L'agenzia delle Nazioni Unite per i rifugiati, in un comunicato ufficiale pubblicato nella giornata di ieri, ha chiesto un sostegno cospicuo per i tanti rifugiati iracheni che vivono nei campi allestiti dall'agenzia. I fondi dovranno contribuire a sfamare e rendere una vita degna a oltre 190 mila persone che vivono sparsi tra la Siria e la Giordania a causa della disastrosa guerra che Bush portò avanti senza alcuna motivazione plausibile.

"Faccio appello ai governi donatori di riconoscere le esigenze critiche dei rifugiati iracheni che diventano più vulnerabili di giorno in giorno", ha dichiarato António Guterres appena tornato da una visita in Iraq.

Secondo le Nazioni Unite, il 34 per cento dei rifugiati iracheni registrati presso l'Agenzia, sono considerate vulnerabili, tra cui migliaia di persone con condizioni di salute critiche. Oltre 89mila rifugiati sono tornati in Iraq negli ultimi tre anni, ma il numero sta lentamente diminuendo.

Il Piano di risposta per i rifugiati iracheni riunisce i progetti di 40 organizzazioni internazionali e non governative (ONG) che stanno sostenendo i rifugiati iracheni in 12 paesi, tra cui Siria, Giordania, Libano, Egitto, Turchia e Iran.


Ottobre 2010:

A causa del conflitto iracheno, moltissimi uomini, donne e bambini hanno cercato la via di fuga dal proprio Paese. Al Cairo, i rifugiati iracheni sotto la tutela dell’Agenzia delle Nazioni Unite per i Rifugiati (UNHCR), hanno cercato e ottenuto l’ospitalità.

L’ondata di arrivi più abbondante è iniziata alla fine del 2006, e nel 2007 gli iracheni sono diventati il gruppo più numeroso di rifugiati registrati, dopo il Sudan. Tuttavia, dal 2008, alcuni hanno cominciato a tornare in Iraq. Tra gennaio e settembre 2009, l’UNHCR, ha aiutato 619 iracheni a ritornare nella loro terra.

Ma la maggior parte dei rifugiati non intendono tornare in Iraq. Nelle loro storie, nei loro occhi si riesce a capire il perché. Una donna sciita intervistata dagli operatori dell’UNHCR ha dichiarato che il suo futuro lo vede nel paese ospitante. “Ho lasciato Baghdad nel 2006, con le mie due figlie in aereo, dopo aver ricevuto una serie di minacce di morte da parte dei miliziani.” Ha raccontato la donna che era vice-presidente di un organizzazione per i diritti umani a Baghdad.

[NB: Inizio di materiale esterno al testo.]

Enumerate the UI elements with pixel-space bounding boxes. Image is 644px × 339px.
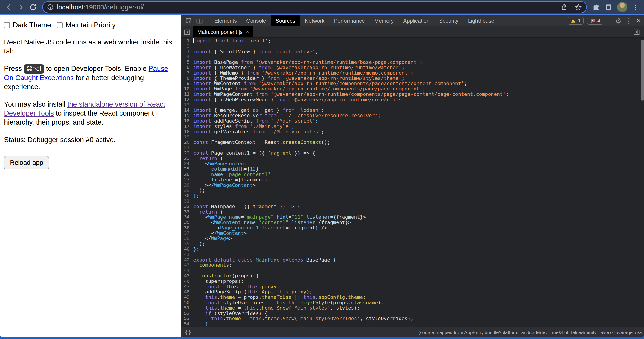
line-number[interactable]: 38	[181, 236, 192, 241]
pretty-print-button[interactable]: {}	[185, 328, 191, 338]
line-number[interactable]: 18	[181, 129, 192, 134]
back-button[interactable]	[3, 1, 14, 13]
line-number[interactable]: 31	[181, 198, 192, 204]
devtools-close-icon[interactable]: ✕	[636, 18, 641, 24]
line-number[interactable]: 49	[181, 295, 192, 300]
line-content[interactable]: components;	[192, 263, 232, 268]
line-number[interactable]: 13	[181, 102, 192, 108]
line-number[interactable]: 25	[181, 166, 192, 172]
reload-app-button[interactable]: Reload app	[4, 156, 49, 169]
line-number[interactable]: 30	[181, 193, 192, 198]
line-content[interactable]	[192, 54, 193, 59]
line-number[interactable]: 32	[181, 204, 192, 209]
reload-button[interactable]	[28, 1, 39, 13]
dark-theme-option[interactable]: Dark Theme	[4, 21, 51, 29]
line-number[interactable]: 29	[181, 188, 192, 193]
line-number[interactable]: 44	[181, 268, 192, 273]
url-bar[interactable]: localhost:19000/debugger-ui/	[42, 1, 587, 13]
line-content[interactable]: const FragmentContext = React.createCont…	[192, 140, 330, 145]
line-number[interactable]: 3	[181, 49, 192, 54]
forward-button[interactable]	[15, 1, 26, 13]
line-number[interactable]: 12	[181, 97, 192, 102]
line-content[interactable]: import { useWatcher } from '@wavemaker/a…	[192, 65, 404, 70]
line-number[interactable]: 15	[181, 113, 192, 118]
line-number[interactable]: 16	[181, 118, 192, 124]
line-number[interactable]: 21	[181, 145, 192, 150]
maintain-priority-option[interactable]: Maintain Priority	[57, 21, 116, 29]
line-content[interactable]: import { isWebPreviewMode } from '@wavem…	[192, 97, 408, 102]
bundle-link[interactable]: AppEntry.bundle?platform=android&dev=tru…	[464, 330, 609, 335]
line-number[interactable]: 24	[181, 161, 192, 166]
extensions-puzzle-icon[interactable]	[592, 3, 600, 11]
tab-sources[interactable]: Sources	[271, 15, 300, 26]
line-content[interactable]: import WmPage from '@wavemaker/app-rn-ru…	[192, 86, 425, 92]
line-content[interactable]: ></WmPageContent>	[192, 183, 256, 188]
line-number[interactable]: 37	[181, 231, 192, 236]
bookmark-star-icon[interactable]	[574, 3, 582, 11]
browser-menu-icon[interactable]	[632, 3, 639, 11]
line-number[interactable]: 52	[181, 311, 192, 316]
line-number[interactable]: 5	[181, 59, 192, 65]
tab-network[interactable]: Network	[300, 15, 329, 26]
line-number[interactable]: 47	[181, 284, 192, 289]
line-number[interactable]: 6	[181, 65, 192, 70]
line-number[interactable]: 27	[181, 177, 192, 183]
line-content[interactable]: this.theme = props.themeToUse || this.ap…	[192, 295, 366, 300]
device-toolbar-button[interactable]	[194, 15, 205, 26]
file-tab-main-component[interactable]: Main.component.js ×	[193, 26, 253, 37]
profile-avatar[interactable]	[617, 2, 627, 12]
line-content[interactable]: const _this = this.proxy;	[192, 284, 280, 289]
dark-theme-checkbox[interactable]	[4, 22, 10, 28]
warnings-badge[interactable]: 1	[568, 17, 584, 25]
line-content[interactable]: }	[192, 321, 208, 327]
line-number[interactable]: 9	[181, 81, 192, 86]
line-content[interactable]: name="page_content1"	[192, 172, 270, 177]
maintain-priority-checkbox[interactable]	[57, 22, 63, 28]
line-content[interactable]: <WmPage name="mainpage" hint="11" listen…	[192, 214, 366, 220]
line-content[interactable]: import { WmMemo } from '@wavemaker/app-r…	[192, 70, 414, 76]
line-number[interactable]: 26	[181, 172, 192, 177]
line-number[interactable]: 46	[181, 279, 192, 284]
devtools-menu-icon[interactable]: ⋮	[625, 17, 632, 24]
line-content[interactable]: <Page_content1 fragment={fragment} />	[192, 225, 327, 231]
line-number[interactable]: 20	[181, 140, 192, 145]
show-navigator-icon[interactable]	[181, 26, 193, 37]
line-number[interactable]: 48	[181, 289, 192, 295]
line-number[interactable]: 35	[181, 220, 192, 225]
inspect-element-button[interactable]	[183, 15, 194, 26]
line-number[interactable]: 43	[181, 263, 192, 268]
line-content[interactable]: listener={fragment}	[192, 177, 268, 183]
line-content[interactable]	[192, 268, 193, 273]
line-content[interactable]: const Mainpage = ({ fragment }) => {	[192, 204, 300, 209]
line-number[interactable]: 17	[181, 124, 192, 129]
line-number[interactable]: 7	[181, 70, 192, 76]
line-content[interactable]: export default class MainPage extends Ba…	[192, 257, 336, 263]
line-number[interactable]: 42	[181, 257, 192, 263]
line-content[interactable]	[192, 198, 193, 204]
line-number[interactable]: 33	[181, 209, 192, 215]
line-number[interactable]: 23	[181, 156, 192, 161]
line-number[interactable]: 19	[181, 134, 192, 140]
line-number[interactable]: 10	[181, 86, 192, 92]
line-number[interactable]: 53	[181, 316, 192, 321]
line-content[interactable]	[192, 43, 193, 49]
line-number[interactable]: 39	[181, 241, 192, 247]
line-content[interactable]: return (	[192, 156, 223, 161]
settings-gear-icon[interactable]: ⚙	[615, 17, 622, 24]
line-number[interactable]: 2	[181, 43, 192, 49]
line-number[interactable]: 41	[181, 252, 192, 257]
line-content[interactable]: import React from 'react';	[192, 38, 271, 43]
extension-square-icon[interactable]	[605, 3, 612, 11]
line-content[interactable]: this.theme = this.theme.$new('Main-style…	[192, 305, 360, 311]
line-number[interactable]: 11	[181, 92, 192, 97]
line-number[interactable]: 45	[181, 273, 192, 279]
line-content[interactable]: columnwidth={12}	[192, 166, 259, 172]
line-content[interactable]	[192, 102, 193, 108]
line-number[interactable]: 36	[181, 225, 192, 231]
line-content[interactable]: import styles from './Main.style';	[192, 124, 294, 129]
line-content[interactable]: const styleOverrides = this.theme.getSty…	[192, 300, 384, 305]
line-content[interactable]	[192, 134, 193, 140]
line-number[interactable]: 34	[181, 214, 192, 220]
line-content[interactable]: addPageScript(this.App, this.proxy);	[192, 289, 312, 295]
line-number[interactable]: 50	[181, 300, 192, 305]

Qualcuno ha portato risparmi, qualcun altro ha perso tutto e dipende interamente dall’UNHCR e dallla Caritas. Nonostante le difficoltà l’obiettivo di molti iracheni è quello di restare in Egitto. Qualcuno ha iniziato a trovare lavoro stabile, e molti ragazzi frequentano le scuole e le università egiziane. ”L'UNHCR mi dà £ 4.500 egiziani (823 dollari) all’anno per l'istruzione delle mie figlie. Ho anche ricevuto un assegno mensile da parte della Caritas, perché io sono considerato un caso vulnerabile. Le mie figlie non sanno che ho ricevuto alcun sostegno. Pensano che io lavoro, perché è quello che io dico loro e ogni giorno faccio finta di andare a lavorare. Perché nella mia società è vergognoso dover chiedere aiuto agli altri al di fuori della famiglia.” dice un’altra donna.

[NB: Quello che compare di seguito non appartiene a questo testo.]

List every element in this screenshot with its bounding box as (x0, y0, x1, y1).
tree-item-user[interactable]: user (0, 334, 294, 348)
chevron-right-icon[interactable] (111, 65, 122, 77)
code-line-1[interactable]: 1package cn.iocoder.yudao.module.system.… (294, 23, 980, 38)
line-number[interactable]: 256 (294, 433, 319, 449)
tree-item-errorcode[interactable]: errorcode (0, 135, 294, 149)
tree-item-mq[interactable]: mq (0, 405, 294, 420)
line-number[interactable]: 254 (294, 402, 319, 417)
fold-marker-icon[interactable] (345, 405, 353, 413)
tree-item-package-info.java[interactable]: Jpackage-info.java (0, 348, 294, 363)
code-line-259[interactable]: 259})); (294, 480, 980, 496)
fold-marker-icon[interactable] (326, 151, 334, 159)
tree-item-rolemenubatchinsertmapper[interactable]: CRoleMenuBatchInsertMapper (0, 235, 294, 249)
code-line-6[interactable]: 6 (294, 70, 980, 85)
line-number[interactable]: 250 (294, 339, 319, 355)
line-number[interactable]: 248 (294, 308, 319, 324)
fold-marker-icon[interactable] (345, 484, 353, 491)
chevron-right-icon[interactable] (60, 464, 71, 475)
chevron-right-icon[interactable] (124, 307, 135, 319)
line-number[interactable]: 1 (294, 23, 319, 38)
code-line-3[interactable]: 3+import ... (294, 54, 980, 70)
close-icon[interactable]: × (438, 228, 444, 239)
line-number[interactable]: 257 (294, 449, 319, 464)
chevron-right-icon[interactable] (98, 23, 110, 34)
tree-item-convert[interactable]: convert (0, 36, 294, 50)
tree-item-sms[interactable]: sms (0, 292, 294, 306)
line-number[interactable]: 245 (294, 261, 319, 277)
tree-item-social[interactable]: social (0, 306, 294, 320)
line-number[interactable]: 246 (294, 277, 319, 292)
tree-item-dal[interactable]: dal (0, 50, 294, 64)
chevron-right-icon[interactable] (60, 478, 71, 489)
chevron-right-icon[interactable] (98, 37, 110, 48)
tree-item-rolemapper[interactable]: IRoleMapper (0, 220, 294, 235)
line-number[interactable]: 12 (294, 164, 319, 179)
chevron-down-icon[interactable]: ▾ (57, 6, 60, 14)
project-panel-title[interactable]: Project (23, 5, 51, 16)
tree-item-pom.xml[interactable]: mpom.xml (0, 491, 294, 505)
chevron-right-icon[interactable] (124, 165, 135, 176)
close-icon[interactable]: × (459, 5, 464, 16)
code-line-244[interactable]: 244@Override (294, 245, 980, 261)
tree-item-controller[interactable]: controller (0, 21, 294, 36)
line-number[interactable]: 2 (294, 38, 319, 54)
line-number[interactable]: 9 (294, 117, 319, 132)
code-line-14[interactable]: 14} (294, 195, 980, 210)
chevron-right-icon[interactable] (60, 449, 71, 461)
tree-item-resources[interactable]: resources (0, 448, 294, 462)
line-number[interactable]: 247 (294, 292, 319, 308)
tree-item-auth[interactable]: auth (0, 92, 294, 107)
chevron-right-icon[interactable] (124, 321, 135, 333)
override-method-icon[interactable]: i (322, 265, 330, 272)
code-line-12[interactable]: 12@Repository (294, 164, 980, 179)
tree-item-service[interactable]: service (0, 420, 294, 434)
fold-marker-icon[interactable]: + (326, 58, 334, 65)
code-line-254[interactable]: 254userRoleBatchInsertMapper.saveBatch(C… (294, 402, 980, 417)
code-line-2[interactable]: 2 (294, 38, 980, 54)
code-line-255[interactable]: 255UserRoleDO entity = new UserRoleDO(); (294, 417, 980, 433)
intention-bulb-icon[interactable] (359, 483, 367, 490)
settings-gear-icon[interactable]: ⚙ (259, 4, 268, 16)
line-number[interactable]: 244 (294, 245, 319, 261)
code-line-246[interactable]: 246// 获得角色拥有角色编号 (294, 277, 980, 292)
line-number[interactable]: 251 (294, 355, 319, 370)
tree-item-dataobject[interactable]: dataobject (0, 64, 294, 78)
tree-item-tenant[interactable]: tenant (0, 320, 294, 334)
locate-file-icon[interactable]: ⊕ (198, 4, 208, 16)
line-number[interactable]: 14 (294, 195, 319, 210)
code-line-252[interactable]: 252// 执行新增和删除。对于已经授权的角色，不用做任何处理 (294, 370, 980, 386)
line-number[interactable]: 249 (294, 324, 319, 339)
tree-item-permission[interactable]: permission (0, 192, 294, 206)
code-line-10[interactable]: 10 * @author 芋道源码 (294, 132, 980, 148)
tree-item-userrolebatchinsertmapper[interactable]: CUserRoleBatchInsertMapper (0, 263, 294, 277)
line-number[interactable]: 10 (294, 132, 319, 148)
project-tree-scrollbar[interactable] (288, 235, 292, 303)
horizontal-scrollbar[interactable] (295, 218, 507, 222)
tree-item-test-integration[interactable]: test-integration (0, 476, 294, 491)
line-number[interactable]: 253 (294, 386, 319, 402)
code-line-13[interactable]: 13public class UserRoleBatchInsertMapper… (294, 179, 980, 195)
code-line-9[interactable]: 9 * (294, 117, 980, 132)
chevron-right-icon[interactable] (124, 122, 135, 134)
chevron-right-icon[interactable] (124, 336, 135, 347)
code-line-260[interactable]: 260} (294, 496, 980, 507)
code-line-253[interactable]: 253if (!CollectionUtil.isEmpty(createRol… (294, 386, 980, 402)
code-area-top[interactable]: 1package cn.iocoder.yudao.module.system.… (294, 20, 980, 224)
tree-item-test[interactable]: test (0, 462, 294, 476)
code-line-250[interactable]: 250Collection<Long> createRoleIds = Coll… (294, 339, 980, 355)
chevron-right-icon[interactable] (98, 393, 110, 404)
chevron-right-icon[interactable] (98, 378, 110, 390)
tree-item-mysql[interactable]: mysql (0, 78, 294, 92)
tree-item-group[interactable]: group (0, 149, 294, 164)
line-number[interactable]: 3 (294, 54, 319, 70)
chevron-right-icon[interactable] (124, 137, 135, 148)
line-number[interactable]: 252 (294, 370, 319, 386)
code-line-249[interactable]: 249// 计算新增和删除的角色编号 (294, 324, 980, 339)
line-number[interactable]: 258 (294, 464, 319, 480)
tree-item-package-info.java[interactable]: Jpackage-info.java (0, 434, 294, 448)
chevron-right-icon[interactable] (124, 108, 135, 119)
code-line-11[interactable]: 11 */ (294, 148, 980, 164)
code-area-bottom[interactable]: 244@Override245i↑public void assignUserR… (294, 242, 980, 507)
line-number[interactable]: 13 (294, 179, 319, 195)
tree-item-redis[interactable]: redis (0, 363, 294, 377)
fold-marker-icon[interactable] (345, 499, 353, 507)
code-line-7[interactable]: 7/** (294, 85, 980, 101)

L’UNHCR e le ong si stanno impegnando per cercare lavoro e dare più stabilità alle persone più vulnerabili, ma se i governi non mettono la loro mano, l’agenzia per i rifugiati può far ben poco per salvare questa popolazione. Tutto ciò, non deve essere visto come un problema egiziano, ma è una gravissima questione internazionale. I rifugiati, in ogni parte del mondo, sono abbandonati a se stessi. Si da loro quel poco che si vuol dare e sembra che la coscienza, di chi offre carità, torni apposto.

La vita da rifugiato non è facile. Si è obbligati ad abbandonare la propria casa, la propria quotidianità, senza sapere cosa ti aspetta. “Nonostante tutti i problemi in Iraq, prima delle minacce di morte, avevamo una bella vita. Qui, al Cairo, non abbiamo prospettive.” Dice la donna intervistata dall’UNHCR.